Though i have always wondered, why not just say the person said it? Even if i didn't care about torturing someone, it seems a lot of work and mess to go through to get them to say something i could say they said anyway.
I first saw that device in the game aptly named Amnesia: The Dark Descent. Pretty good game that shows how one can start torturing people.
Well, at least in the middle ages, the problem was that they basically haven't yet figured out justice. Unless the criminal confessed, they hadn't figured out how you can convict based on witnesses and experts. To be sure that he did it, you had to have either (A) a confession or (B) some trial by ordeal in which supposedly God would prove if they're innocent or not.
Using torture actually went up in the Renaissance, when judicial divination or trials by ordeal fell out of favour. Suddenly you couldn't say "he did it because he pulled the short straw" or respectively "he did it because he couldn't get a stone out of a pot of boiling water."
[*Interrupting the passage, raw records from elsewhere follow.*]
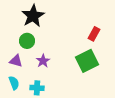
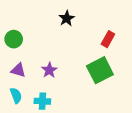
black star: (33, 16) -> (67, 18), moved, size x0.6
green circle: (27, 41) -> (14, 39), moved

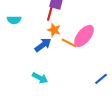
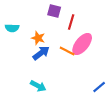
red line: (50, 13) -> (71, 22), moved
orange star: (54, 30) -> (38, 38), moved

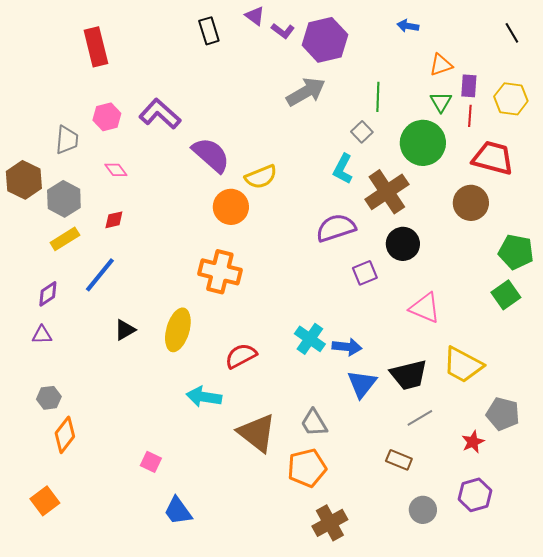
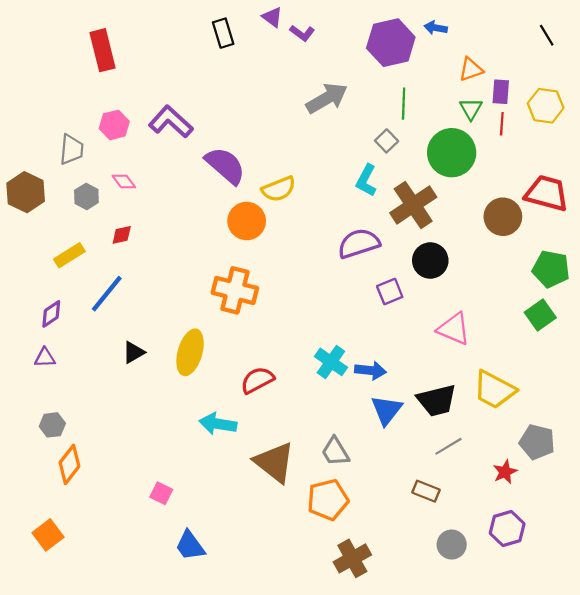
purple hexagon: (325, 40) -> (391, 43), moved
red trapezoid: (493, 158) -> (547, 193), moved
gray hexagon: (64, 199) -> (86, 196), moved, size x0.7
Compounding it, is the problem of humans being unable to admit they could be wrong. They get some gut feeling or intuition that X must be guilty, so then he _is_ guilty, and all that remains is to somehow make it so. So they're not really looking to really prove or falsify that X is a witch, or Y is a highway robber, or Z conspired with the enemy. They already _know_ it, evidence and reality be damned, and all that remains is to beat him or bribe someone to be a false witness, and confirm that.
It's something that continues to this day, e.g., in the form of cops planting evidence. Most are probably not even thinking of it as being a bad cop or the kind of villain who's getting someone executed for personal gains like fame and promotion. They _know_ he did it (even if he really didn't), they just have to make the accusation stick.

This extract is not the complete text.